Она хотела, чтобы они были равными. Хотела, чтобы между ними не стояло так много — разность национальностей и положения, противоположность убеждений и принципов, война, наконец. Хотела, чтобы он не уезжал в Крым. Любой другой фронт, на котором вела военные действия Германия, но только не Восточный.
Хотела, чтобы он был только ее. Всегда.
Глава 23
То, что виделось в ночной темноте, днем неизменно будет другим, ведь солнечный свет открыто показывает все скрытое в тени. И то, что казалось простым, днем вдруг приносит с собой ворох сомнений и сожалений.

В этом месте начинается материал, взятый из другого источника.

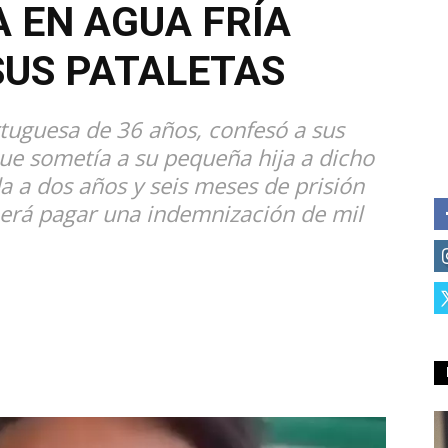
A EN AGUA FRÍA
US PATALETAS
tuguesa de 36 años, confesó a sus
que sometía a su pequeña hija a dicho
a a dos años y seis meses de prisión
berá pagar una indemnización de mil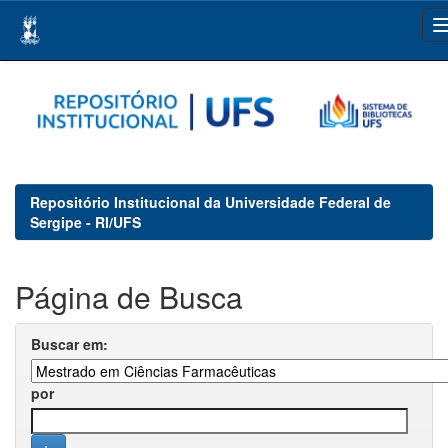
Skip
navigation
Repositório Institucional da Universidade Federal de
Sergipe - RI/UFS
Página de Busca
Buscar em:
por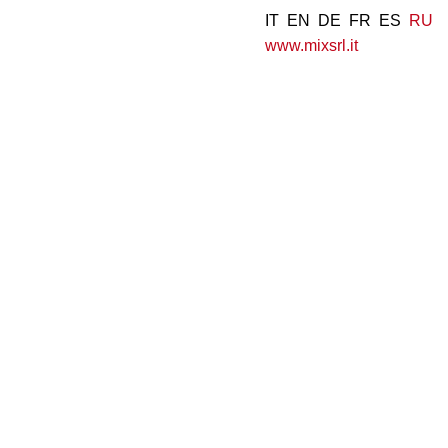
IT
EN
DE
FR
ES
RU
www.mixsrl.it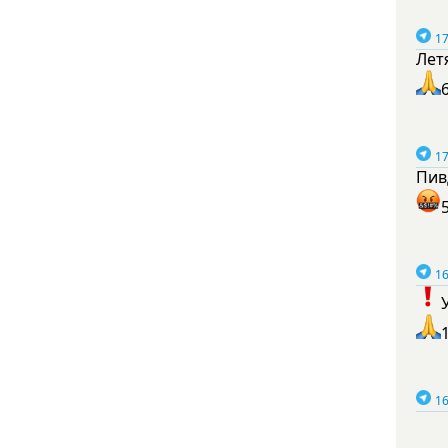
17
Лет
17
Пив
16
16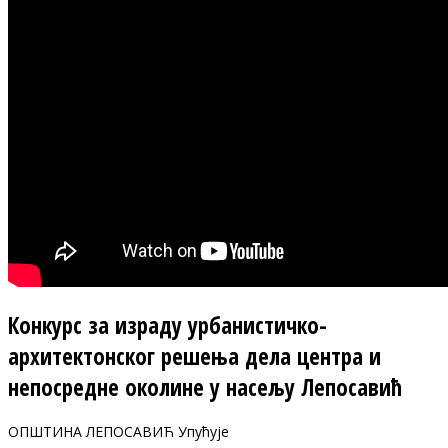
Конкурс за израду урбанистичко-
архитектонског решења дела центра и
непосредне околине у насељу Лепосавић
ОПШТИНА ЛЕПОСАВИЋ Упућује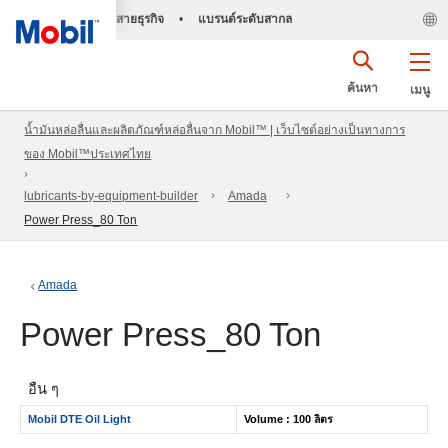
สายธุรกิจ
•
แบรนด์ระดับสากล
ค้นหา
เมนู
น้ำมันหล่อลื่นและผลิตภัณฑ์หล่อลื่นจาก Mobil™ | เว็บไซต์อย่างเป็นทางการ
ของ Mobil™ประเทศไทย
lubricants-by-equipment-builder
Amada
Power Press_80 Ton
Amada
Power Press_80 Ton
อื่น ๆ
Mobil DTE Oil Light
Volume : 100 ลิตร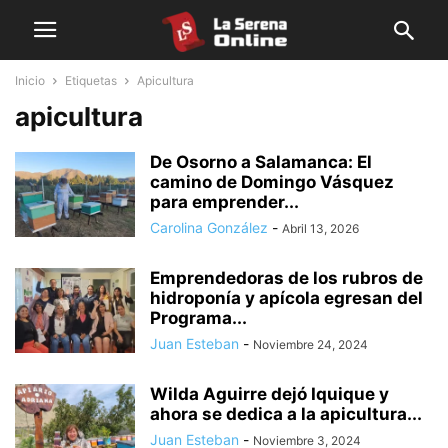
Inicio
Etiquetas
Apicultura
apicultura
De Osorno a Salamanca: El
camino de Domingo Vásquez
para emprender...
Carolina González
-
Abril 13, 2026
Emprendedoras de los rubros de
hidroponía y apícola egresan del
Programa...
Juan Esteban
-
Noviembre 24, 2024
Wilda Aguirre dejó Iquique y
ahora se dedica a la apicultura...
Juan Esteban
-
Noviembre 3, 2024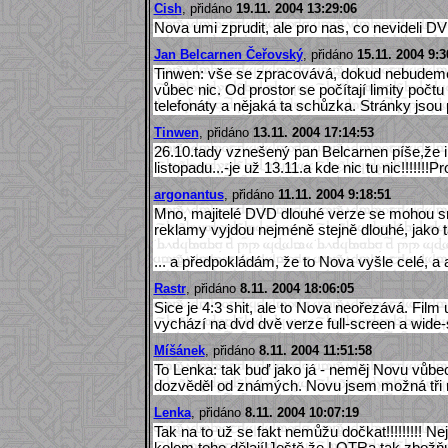
Cish
, přidáno
19.11. 2004 13:29:06
Nova umi zprudit, ale pro nas, co nevideli D
Jan Belcarnen Čeřovský
, přidáno
15.11. 2004 9:3
Tinwen: vše se zpracovává, dokud nebudeme 
vůbec nic. Od prostor se počítají limity počt
telefonáty a nějaká ta schůzka. Stránky jsou p
Tinwen
, přidáno
13.11. 2004 17:14:53
26.10.tady vznešený pan Belcarnen píše,že
listopadu...-je už 13.11.a kde nic tu nic!!!!!!!Pr
argonantus
, přidáno
11.11. 2004 9:18:51
Mno, majitelé DVD dlouhé verze se mohou 
reklamy vyjdou nejméně stejně dlouhé, jako t
... a předpokládám, že to Nova vyšle celé, a
Rastr
, přidáno
8.11. 2004 18:06:05
Sice je 4:3 shit, ale to Nova neořezává. Film
vychází na dvd dvě verze full-screen a wide-
Míšánek
, přidáno
8.11. 2004 11:51:58
To Lenka: tak buď jako já - neměj Novu vůbe
dozvěděl od známých. Novu jsem možná tři r
Lenka
, přidáno
8.11. 2004 10:07:19
Tak na to už se fakt nemůžu dočkat!!!!!!!!! N
kolem toho dělají!Ještě že LOTRa tak zbožňuj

Так думала Лена, когда следующим утром надевала свое привычное форменное платье и белоснежный фартук. За окном еще только занимался рассвет. Циферблат на часах Рихарда показывал, что она проспала только три часа, но Лена не чувствовала себя разбитой. А вот ускользать из постели, где все еще спал Рихард, было сложно. Во сне он выглядел намного моложе своего возраста, и от его вида у Лены сладко замирало сердце. Ей хотелось дотронуться до него, чтобы понять, что все это не сон, что он реальный, но будить его не хотелось. Чтобы подольше не разрушить ночную иллюзию их хрупкого мимолетного счастья, которое могло разбиться так легко.
— О чем ты думаешь?
Такой простой вопрос, для ответа на который так сложно подобрать те самые верные слова. И было сложно обмануть, когда он смотрел на нее так пристально, заботливо отводя волосы с лица. Что можно было сказать сейчас? Как объяснить то, что чувствовала? Для нее всего несколько минут назад мир перевернулся снова, меняя не только все вокруг, но и меняя ее. Но на этот раз она сама сделала так, что все изменилось вокруг. Правда, до сих пор пыталась понять, не совершила ли огромную ошибку, не остановив все в тот самый момент, когда еще можно было это сделать.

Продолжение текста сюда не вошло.